Cost, tolerability, and your other health conditions all factor into which medication you end up on. Lisinopril remains a default starting point for many doctors because it’s extremely cheap, taken once daily, and has decades of safety data behind it. If you also have heart failure or kidney disease from diabetes, ACE inhibitors offer protective benefits beyond just lowering blood pressure.

Race and ethnicity can influence the choice. Black patients tend to have a smaller average blood pressure response to ACE inhibitors, ARBs, and beta blockers compared to white patients. Thiazide diuretics and calcium channel blockers like amlodipine produce stronger average responses in Black patients. For this reason, current guidelines recommend that most Black patients with hypertension start on combination therapy, often pairing a calcium channel blocker or diuretic with another agent, rather than relying on a single drug.

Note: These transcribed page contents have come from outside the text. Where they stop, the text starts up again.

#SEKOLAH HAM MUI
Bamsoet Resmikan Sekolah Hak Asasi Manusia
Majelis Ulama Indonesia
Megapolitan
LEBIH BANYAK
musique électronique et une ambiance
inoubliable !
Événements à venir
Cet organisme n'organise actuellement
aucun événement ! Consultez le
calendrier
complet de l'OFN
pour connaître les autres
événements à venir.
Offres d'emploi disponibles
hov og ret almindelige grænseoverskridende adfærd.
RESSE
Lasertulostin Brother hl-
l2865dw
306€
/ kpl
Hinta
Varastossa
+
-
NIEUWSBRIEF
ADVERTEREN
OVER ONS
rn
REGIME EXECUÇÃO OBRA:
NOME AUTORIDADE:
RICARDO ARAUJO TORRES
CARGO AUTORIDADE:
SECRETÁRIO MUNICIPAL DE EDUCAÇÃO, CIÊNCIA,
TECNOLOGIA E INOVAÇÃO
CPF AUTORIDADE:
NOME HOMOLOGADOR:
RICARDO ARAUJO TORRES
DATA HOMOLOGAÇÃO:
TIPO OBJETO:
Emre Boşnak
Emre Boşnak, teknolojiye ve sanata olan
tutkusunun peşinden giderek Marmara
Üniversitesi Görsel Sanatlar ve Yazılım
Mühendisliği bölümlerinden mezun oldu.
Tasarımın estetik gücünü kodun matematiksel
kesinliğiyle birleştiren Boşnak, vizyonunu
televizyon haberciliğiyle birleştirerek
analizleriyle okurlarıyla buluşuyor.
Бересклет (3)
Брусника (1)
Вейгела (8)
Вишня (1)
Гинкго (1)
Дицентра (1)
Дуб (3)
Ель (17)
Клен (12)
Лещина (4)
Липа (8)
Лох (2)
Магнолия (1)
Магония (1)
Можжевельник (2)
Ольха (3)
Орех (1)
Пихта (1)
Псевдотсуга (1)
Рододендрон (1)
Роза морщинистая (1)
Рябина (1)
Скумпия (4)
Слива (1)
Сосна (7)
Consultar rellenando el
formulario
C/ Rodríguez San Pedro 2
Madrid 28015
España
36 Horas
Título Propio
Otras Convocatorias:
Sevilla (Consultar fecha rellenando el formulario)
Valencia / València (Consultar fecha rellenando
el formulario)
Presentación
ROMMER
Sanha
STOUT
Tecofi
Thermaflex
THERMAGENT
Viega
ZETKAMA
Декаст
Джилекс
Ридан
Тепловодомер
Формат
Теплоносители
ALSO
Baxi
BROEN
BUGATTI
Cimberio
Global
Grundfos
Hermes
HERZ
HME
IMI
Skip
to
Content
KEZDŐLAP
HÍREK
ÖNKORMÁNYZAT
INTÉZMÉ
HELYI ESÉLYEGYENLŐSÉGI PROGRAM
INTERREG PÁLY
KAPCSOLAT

Age matters too. Calcium channel blockers like amlodipine are effective across age groups but are particularly useful in older adults who tend to have stiffer arteries. If you have other conditions like frequent migraines or an elevated heart rate, your doctor might lean toward a different class entirely, like a beta blocker, even though it’s not among the top first-line recommendations for blood pressure alone.

Single Drug vs. Combination Therapy

Many people assume they’ll take one pill and their blood pressure will reach a healthy range. In practice, a large portion of people with hypertension need two or more medications from different classes to get adequate control. The 2025 guidelines reflect this reality, recommending combination therapy as a starting point for anyone whose blood pressure is more than 20/10 mmHg above their goal or who has stage 2 hypertension.

The drugs are often combined strategically. Pairing an ACE inhibitor like lisinopril with a thiazide diuretic works particularly well because the diuretic causes a hormonal response that the ACE inhibitor blocks, making both drugs more effective together than either would be alone. Similarly, adding a diuretic to amlodipine helps counteract the ankle swelling that amlodipine can cause. Many of these combinations are available as a single pill, which simplifies things if you end up needing more than one medication.